Floretina 2025: study shows reduced treatment burden with EYP-1901 for neovascular AMD
Samuel Minaker, MD, MSc, of Tyler Retina Consultants, presented data at the Floretina 2025 meeting in December showing that EYP-1901 reduced the treatment burden in patients with neovascular age-related macular degeneration.
Samuel Minaker, MD, MSc:
Hi, I’m Sam Minaker. I’m a retina specialist and director of clinical research at Tyler Retina Consultants. This past week, I was at the Floretina meeting in Florence where I presented some data from the DAVIO-2 trial. What I presented was visual outcomes as well as treatment burden for patients treated with EYP-1901 versus on-label aflibercept, and presented some data assessing a single dose of EYP-1901 versus every 8-week aflibercept looking at outcomes at month 7 and 8 following a single dose.

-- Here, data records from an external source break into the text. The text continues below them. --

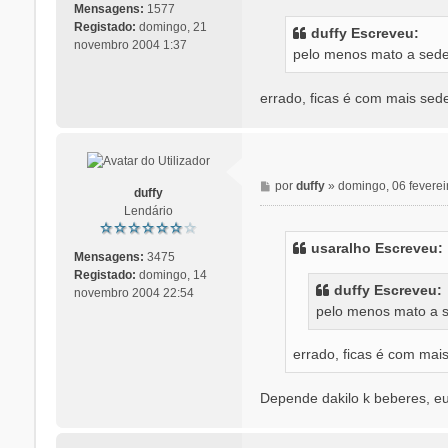
n
Mensagens:
1577
s
Registado:
domingo, 21
duffy Escreveu:
a
novembro 2004 1:37
pelo menos mato a sed
g
e
m
errado, ficas é com mais sed
M
por
duffy
»
domingo, 06 feverei
duffy
e
Lendário
n
s
usaralho Escreveu:
a
Mensagens:
3475
g
Registado:
domingo, 14
duffy Escreveu:
e
novembro 2004 22:54
pelo menos mato a 
m
errado, ficas é com mai
Depende dakilo k beberes, e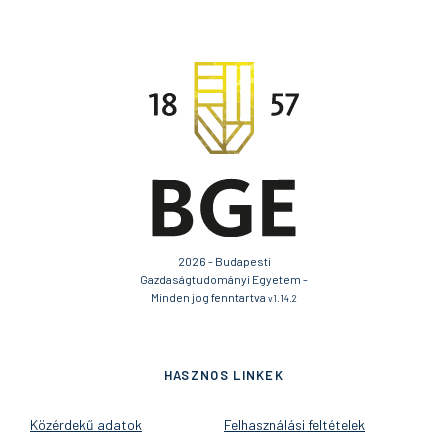
2026 - Budapesti
Gazdaságtudományi Egyetem -
Minden jog fenntartva
v1.14.2
HASZNOS LINKEK
Közérdekű adatok
Felhasználási feltételek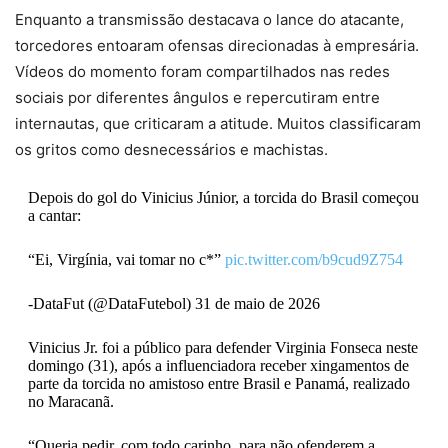
Enquanto a transmissão destacava o lance do atacante,
torcedores entoaram ofensas direcionadas à empresária.
Vídeos do momento foram compartilhados nas redes
sociais por diferentes ângulos e repercutiram entre
internautas, que criticaram a atitude. Muitos classificaram
os gritos como desnecessários e machistas.
Depois do gol do Vinicius Júnior, a torcida do Brasil começou
a cantar:
“Ei, Virgínia, vai tomar no c*”
pic.twitter.com/b9cud9Z754
-DataFut (@DataFutebol) 31 de maio de 2026
Vinicius Jr. foi a público para defender Virginia Fonseca neste
domingo (31), após a influenciadora receber xingamentos de
parte da torcida no amistoso entre Brasil e Panamá, realizado
no Maracanã.
“Queria pedir, com todo carinho, para não ofenderem a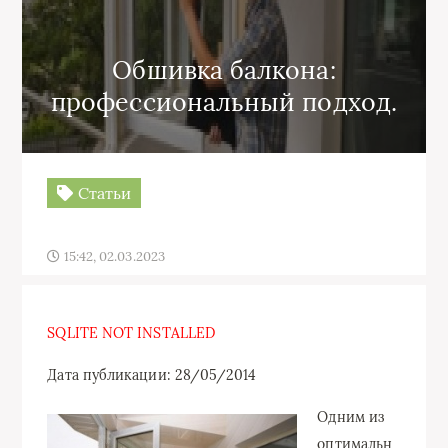
Обшивка балкона:
профессиональный подход.
Статьи
15:42, 02.03.2023
SQLITE NOT INSTALLED
Дата публикации: 28/05/2014
Одним из
оптимальн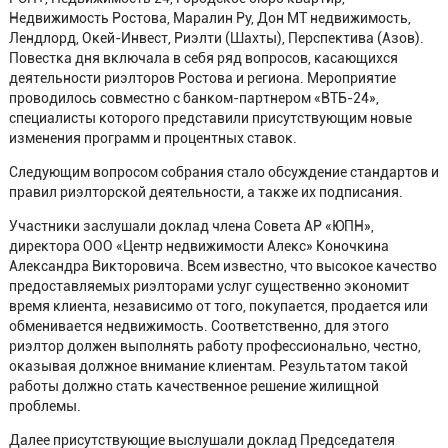
Недвижимость Ростова, Маралин Ру, Дон МТ недвижимость,
Лендлорд, Окей-Инвест, Риэлти (Шахты), Перспектива (Азов).
Повестка дня включала в себя ряд вопросов, касающихся
деятельности риэлторов Ростова и региона. Мероприятие
проводилось совместно с банком-партнером «ВТБ-24»,
специалисты которого представили присутствующим новые
изменения программ и процентных ставок.
Следующим вопросом собрания стало обсуждение стандартов и
правил риэлторской деятельности, а также их подписания.
Участники заслушали доклад члена Совета АР «ЮПН»,
директора ООО «Центр недвижимости Алекс» Коночкина
Александра Викторовича. Всем известно, что высокое качество
предоставляемых риэлторами услуг существенно экономит
время клиента, независимо от того, покупается, продается или
обменивается недвижимость. Соответственно, для этого
риэлтор должен выполнять работу профессионально, честно,
оказывая должное внимание клиентам. Результатом такой
работы должно стать качественное решение жилищной
проблемы.
Далее присутствующие выслушали доклад Председателя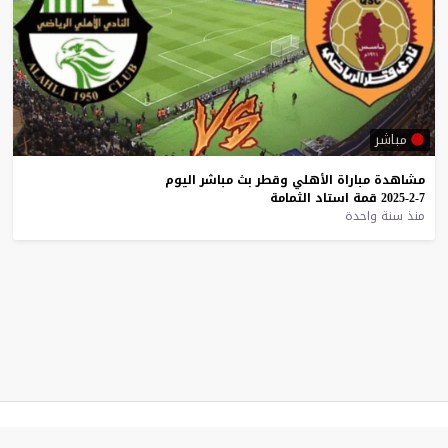
مباشر
مشاهدة
مباراة
الأهلي
وقطر
بث
مباشر
اليوم
7-2-2025
قمة
استاد
الثمامة
منذ سنة واحدة
موقع يلا شوت
© 2023 جميع الحقوق محفوظة.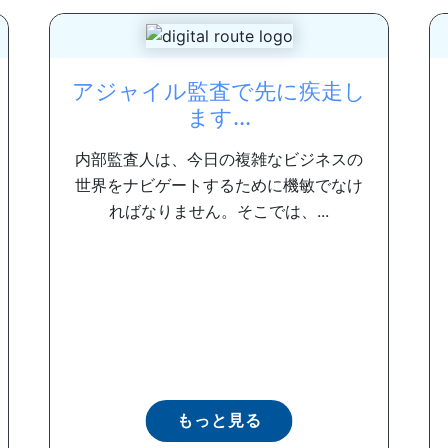
アジャイル監査で先に疾走し
ます...
内部監査人は、今日の複雑なビジネスの
世界をナビゲートするために機敏でなけ
ればなりません。そこでは、...
もっと見る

In terms of the DAVIO-2 trial, it was a phase 2 clinical trial looking at 2 different doses: 2 mg and 3 mg EYP-1901 compared with aflibercept every 8 weeks. The primary endpoint was best corrected visual acuity blended at month 7 and 8. Patients could be treated per a pre-specified criteria or at investigator discretion. This group of patients was heavily treated before. They had 10 injections on average in the past year, which for our patients with wet macular degeneration is a significant amount.
Their vision, on average, entering the study was approximately 20/32 Snellen. DAVIO-2 did meet its primary endpoint and there was no significant difference between the 3 groups in terms of BCVA at month 7 and 8. What was remarkable was the reduction in treatment burden. If you remember, these were patients that, on average, had 10 injections per year, and so they had about 5 injections in the 6 months leading up to being in the trial. But after a single dose of EYP-1901, their injection burden was reduced from approximately 5 injections to really less than 1. Then when we look at swim lane data for individual patients where their journey was looking at before the study and then during the study, there was over an 85% reduction in the treatment burden, which is huge for these patients. In terms of safety, there was no safety signals at all.
This compounds on 4 other clinical trials evaluating EYP-1901, where there were no systemic or ocular adverse events. This is an insert that’s put into the eye and there was no migration to the anterior chamber and no cases of retinal vasculitis. In terms of what does this lead to, the current phase 3 program for EyePoint, for wet macular degeneration, LUGANO is expected to present data in mid-2026 with LUCIA to follow.
During the session, we also discussed what is EYP-1901, and this study really led to the development of what is now DURAVYU. This is an intraocular insert that’s bioerodible, that provides sustained-release dosing of vorolanib, a potent TKI that provides pan-VEGF receptor inhibition. It provides platelet-derived growth factor inhibition, and then via JAK1, it actually inhibits IL-6, which is pro-inflammatory. When it’s administered within hours, it reaches the target tissue having an effect. Then unlike some other TKIs, it fully bioerodes where there’s no free-floating drug at the end of the 6 months, and then there’s no PLGA or PEG that’s utilized in the implant.
Then based on its design, it can be shelf-stable, doesn’t require any cold storage, and comes in a pre-filled intravitreal injector. The discussion during the session talked a lot about the mechanism of action, which is unique for vorolanib and DURAVYU. When you think about wet macular degeneration, one of the really unmet needs is patients that develop fibrosis or the inflammatory component of the disease and both platelet-derived growth factor as well as IL-6 mediate that. Potentially, that plus just consistent dosing may modify some fibrosis that we see in wet AMD patients, and people are interested to see it in future studies of either the DAVIO-2 cohort or in the phase 3 program, if that will bear up. It’s something that we’re very excited about.